Orthodox Jews told to stop trespassing at Monsey school
Trespassing at Grandview Elementary School came to a halt Tuesday after the school district told local religious Jewish leaders that the property is off limits.
"We spoke to community people and said, 'Don't walk through the grounds,' " said East Ramapo School Superintendent Joel Klein. "People called and we called residents, religious people, a whole collection of people, to remind them."
The issue of trespassing by Orthodox Jews who cut through the playground on their way home or to synagogue on religious holidays has been a concern for more than a decade, school officials have said. Tuesday was the Jewish holiday Simchat Torah; driving is forbidden for religious Jews on holidays.
"All we want is for our kids to be safe," said Cassandra Edwards, who organized a group of volunteers to patrol the perimeter of the school during Jewish holy days last week.
A white sign with red lettering is displayed in front of the school on Grandview Avenue. It states that it is "East Ramapo Central School District Property." The sign lists "prohibited activities" such as loitering as well as possession of alcohol, unauthorized parking and animals.

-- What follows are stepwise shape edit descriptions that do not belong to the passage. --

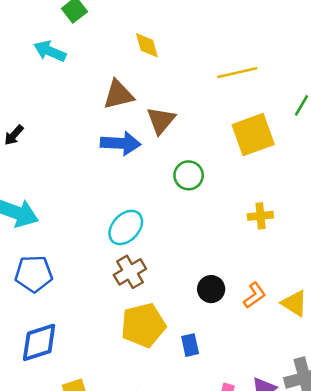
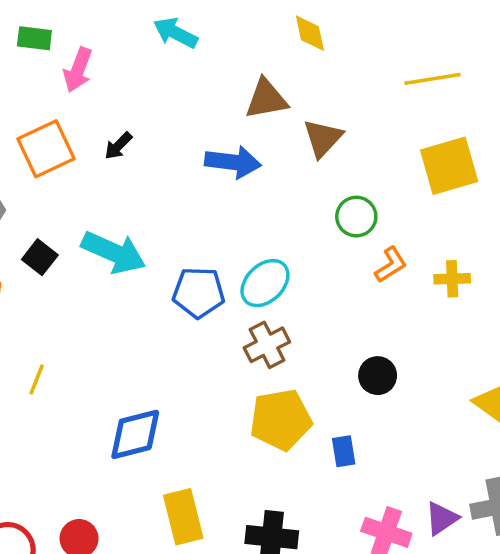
blue arrow: (121, 143) -> (233, 162), moved
blue pentagon: (34, 274) -> (199, 293), moved
orange L-shape: (255, 295) -> (391, 265), moved

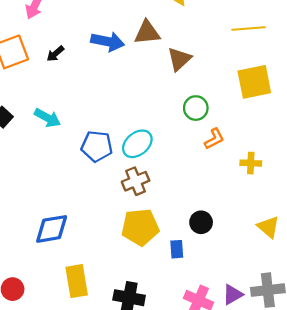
blue arrow: (233, 162) -> (108, 41), moved
cyan arrow: (114, 252) -> (47, 118), size x0.7
yellow cross: (452, 279) -> (251, 163), moved
black circle: (378, 376) -> (201, 222), moved

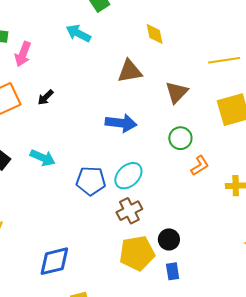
blue arrow: (108, 41) -> (121, 123), moved
brown triangle: (179, 59) -> (177, 92), moved
black circle: (201, 222) -> (169, 239), moved

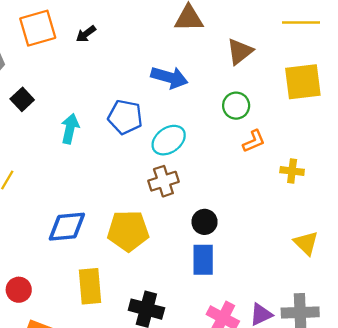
cyan arrow: (43, 158) -> (70, 129), moved, turned -110
blue pentagon: (91, 181) -> (125, 117), moved
yellow pentagon: (137, 253) -> (128, 231), moved
blue rectangle: (173, 271) -> (203, 260), size x1.5

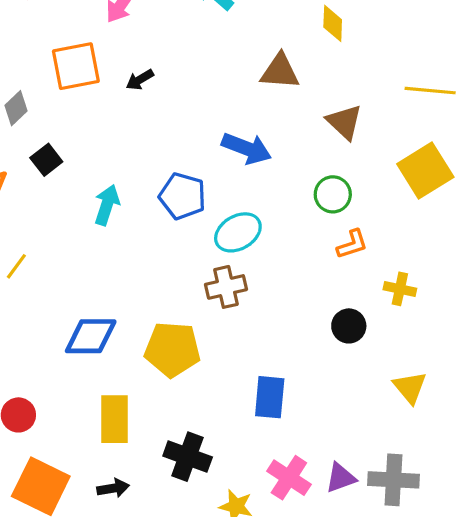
brown triangle: (240, 51) -> (344, 122), turned -44
yellow square: (303, 82) -> (425, 170), turned -30
black circle: (205, 222) -> (349, 326), moved

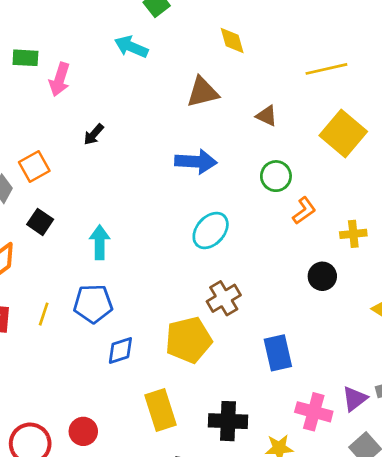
orange square: (76, 66) -> (34, 167), moved, size x0.7
brown triangle: (344, 122) -> (267, 116), size x0.7
blue pentagon: (182, 196) -> (93, 304), moved
brown cross: (226, 287) -> (224, 298), moved
blue diamond: (91, 336) -> (120, 350), size x0.7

"They probably told their congregations that they couldn't walk through here, so they stopped," said Tom Carton, the school district security director, who was at the school Tuesday.
A Newsday reporter, considered a trespasser, was not admitted onto school property Tuesday.
Two security guards from the school district were seen walking around the playground during recess time Tuesday.
"We haven't had any issues at all today," Carton said.
Last week, during the Jewish holiday of Sukkot, tensions were high when the volunteers tried to stop Jewish families from using the school grounds as a shortcut in the rain. Police were called to the school Oct. 2 after the parents got into heated arguments with Orthodox Jewish families crossing the property.
Klein said the district is working to find a permanent solution.
"We've been working this for months," he said. "People want to get together to come up with a solution."